Will NFT’s replace tokenized securities?
Non-fungible tokens are cryptographic tokens that are used to represent a unique asset whose authenticity is backed by Blockchain. Ever since appearing in 2017, NFT’s have been used to prove digital ownership of unique assets in a variety of industries like gaming, licensing, art, certificates, logistics, and much more. To discover more about NFTs and the technology, check out this blog of ours.
NFTs sometimes get compared to tokenized security, with views that the latter will be replaced by the former circulating about. Let’s go ahead and get to know more about tokenized securities and ponder over if they will be replaced by NFTs.

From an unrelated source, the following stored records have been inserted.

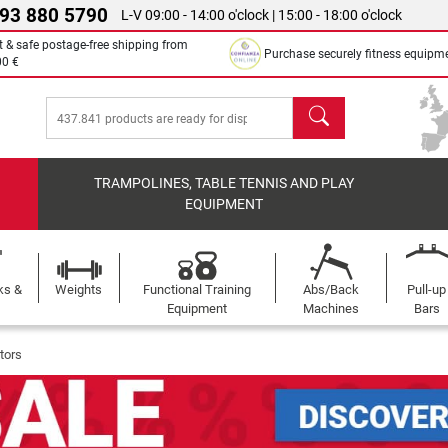
 93 880 5790
L-V 09:00 - 14:00 o'clock | 15:00 - 18:00 o'clock
t & safe postage-free shipping from
Purchase securely fitness equipm
00 €
search
TRAMPOLINES, TABLE TENNIS AND PLAY
EQUIPMENT
ks &
Weights
Functional Training
Abs/Back
Pull-up
Equipment
Machines
Bars
tors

What are tokenized securities?
Security tokens emerged as a response to the Wild West-like environment that existed during the ICO days of the cryptocurrency market. A time where investors lost money in questionable projects and in turn complained to regulators, primarily the SEC. As opposed to the utility tokens that anyone could invest in through an ICO, Security Token Offerings as they are called had to be registered with a relevant Securities Governing Authority. Certain countries, like the United States, only allow specific qualified investors to buy such tokens.

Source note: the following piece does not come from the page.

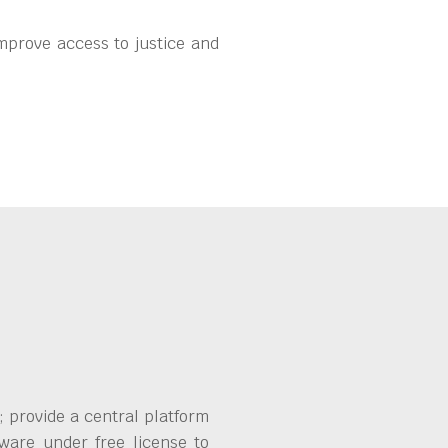
mprove access to justice and
 provide a central platform
ware under free license to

They can reach far beyond just replacing utility tokens that are for in-project use, and can be used to represent things like fractionalized ownership of a real asset like a rental property or sculpture. Another great example of a security token application is one that is directly tied to the revenue of a certain property and therefore acts as a blockchain-based financial instrument. Pretty much anyone can stage an STO as long as they make their way through all of the applicable regulatory loopholes, which are costly and time consuming.
However, it is important to distinguish that there is a difference between security tokens and tokenized securities. These terms are frequently used interchangeably. In STOs, Blockchain technology is utilized to issue tokens that represent real “securities'. Whereas the term tokenized securities is used to express an existing asset or security being wrapped digitally using modern technology. This allows to widen the trade market for such digitized assets. Simply put, tokenized securities digitalize existing securities while security tokens create a token and a security.

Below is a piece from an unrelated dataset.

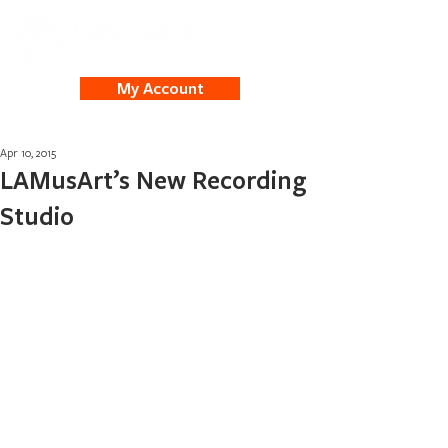
My Account
Apr 10, 2015
LAMusArt’s New Recording
Studio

Will NFTs replace security tokens and tokenized securities?
The ability of NFTs to represent collectibles, trading cards, in-game items, and such make them seem quite akin to a consumer product at first glance. It’s important to note that the market is currently in a stage of infancy. However, as market participants begin to generate new use cases for NFTs and as the dollar amounts involved in the market grow, it’s quite likely that some NFTs will be viewed as securities.
It all comes down to the nature of what a specific NFT represents. For instance, if one is used to represent an investment contract or something that entails the expectation of future profit and is marketed as such. Then it can quite certainly be called a security. However, if the value of an NFT is based purely on its unique characteristics instead of some business activity that provides its owner with profit, then it can’t really be classified as a security. Think of something like an NFT used to act as a representation of one’s digital identity (passport, id, etc).
Certain NFTs can be created with a share of proceeds functionality. Meaning their creator receives royalties each time that NFT is resold. Additionally, NFTs have started to be used as collateral deposits to borrow other cryptocurrencies. These aspects could end up placing NFTs into sort of the same category as their security counterparts.
The likely outcome is that NFTs coexist with these other blockchain and digital-based instruments but see substantially more use. It is also foreseeable that there will be debate as to the security status of certain NFTs.
Why is that?
There are clear reasons and purposes as to why both assets can coexist without one having to cannibalize the other. This ease of accessibility is what will always allow NFTs to be more popular and see more attention than their security counterparts which will still be utilized for their specific purposes that require intimate regulatory care. Which is something that NFT creators and collectors give up and can't rely on in the case of financial losses or other unfortunate events. At the moment, the majority of NFTs don’t represent securities. But that doesn’t mean that they can’t. It all depends on their nature and where their value comes from.